▶ _Prompt_
Scan the data below. Pull out each line where "наличии" occurs.

▶ _Records supplied_
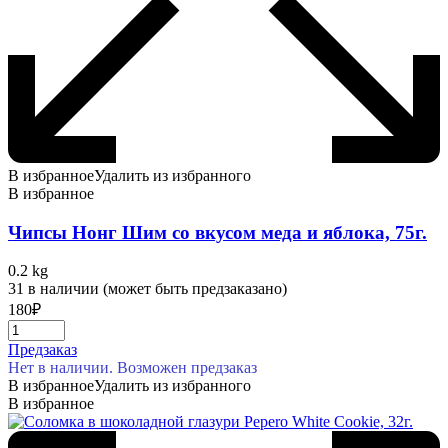
В избранное
Удалить из избранного
В избранное
Чипсы Нонг Шим со вкусом меда и яблока, 75г.
0.2 kg
31 в наличии (может быть предзаказано)
180
₽
Предзаказ
Нет в наличии. Возможен предзаказ
В избранное
Удалить из избранного
В избранное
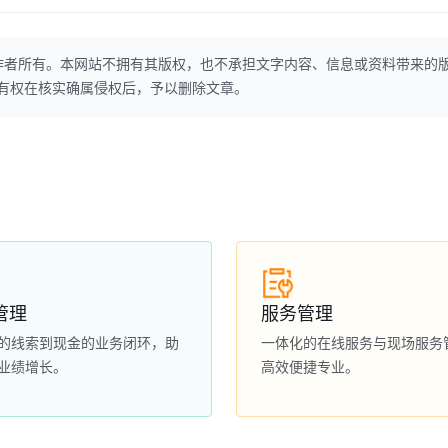
作者所有。本网站不拥有其版权，也不承担文字内容、信息或资料带来的
本网站有权在核实确属侵权后，予以删除文章。
管理
服务管理
的线索到现金的业务闭环，助
一体化的在线服务与现场服务
业绩增长。
高效便捷专业。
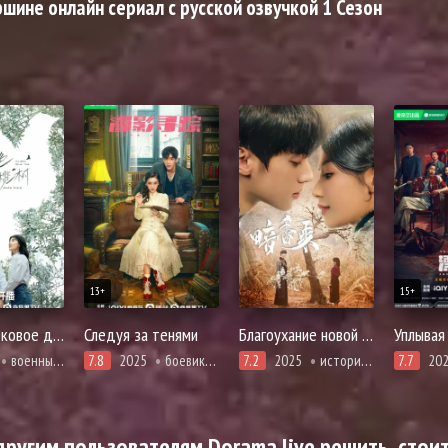
шине онлайн сериал с русской озвучкой 1 Сезон
13+
15+
Белое оливковое дерево
Следуя за тенями
Благоухание новой зари
Уплывая
военные, драма, адаптация новел, романтика
7.8
2025
боевики, история, мистика, расследование, романтика
7.2
2025
история, романтика
7.7
20
ругим пользователям Dorama live решить, стоит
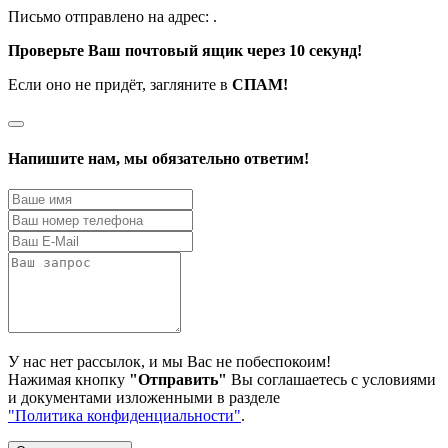
Письмо отправлено на адрес:
.
Проверьте Ваш почтовый ящик через 10 секунд!
Если оно не придёт, загляните в
СПАМ!
Напишите нам, мы обязательно ответим!
У нас нет рассылок, и мы Вас не побеспокоим!
Нажимая кнопку
"Отправить"
Вы соглашаетесь с условиями
и документами изложенными в разделе
"Политика конфиденциальности"
.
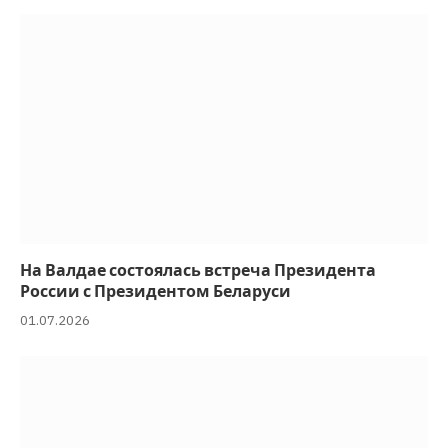
На Валдае состоялась встреча Президента
России с Президентом Беларуси
01.07.2026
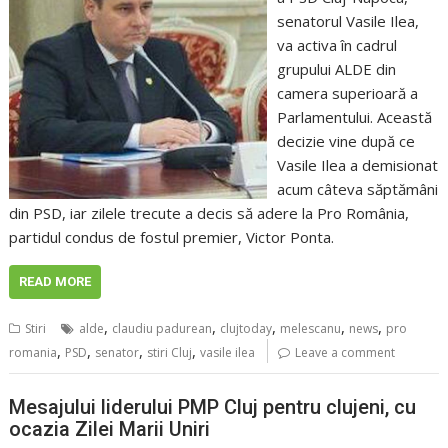
senatorul Vasile Ilea,
va activa în cadrul
grupului ALDE din
camera superioară a
Parlamentului. Această
decizie vine după ce
Vasile Ilea a demisionat
acum câteva săptămâni
din PSD, iar zilele trecute a decis să adere la Pro România,
partidul condus de fostul premier, Victor Ponta.
READ MORE
,
,
,
,
,
Stiri
alde
claudiu padurean
clujtoday
melescanu
news
pro
,
,
,
,
romania
PSD
senator
stiri Cluj
vasile ilea
Leave a comment
Mesajului liderului PMP Cluj pentru clujeni, cu
ocazia Zilei Marii Uniri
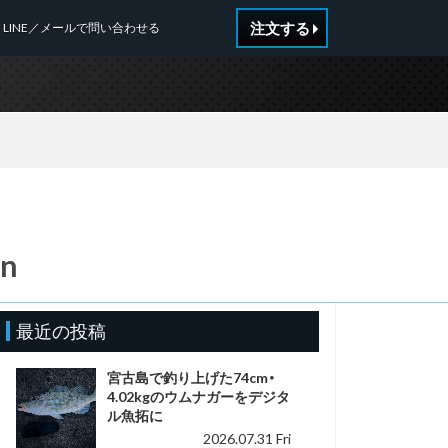
注文する
LINE／メールで問い合わせる
_n
最近の投稿
宮古島で釣り上げた74cm・
4.02kgのウムナガーをデジタ
ル魚拓に
2026.07.31 Fri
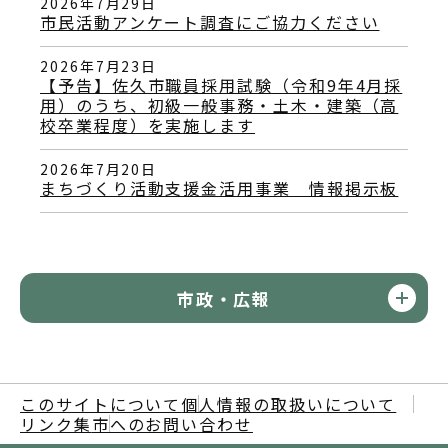
2026年7月29日
市民活動アンケート調査にご協力ください
2026年7月23日
【予告】佐久市職員採用試験（令和9年4月採
用）のうち、初級一般事務・土木・建築（高
校卒業程度）を実施します
2026年7月20日
まちづくり活動支援金活用事業 情報掲示板
市政・広報
このサイトについて
個人情報の取扱いについて
リンク集
市へのお問い合わせ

▶ _Response below_
31 в наличии (может быть предзаказано)
Нет в наличии. Возможен предзаказ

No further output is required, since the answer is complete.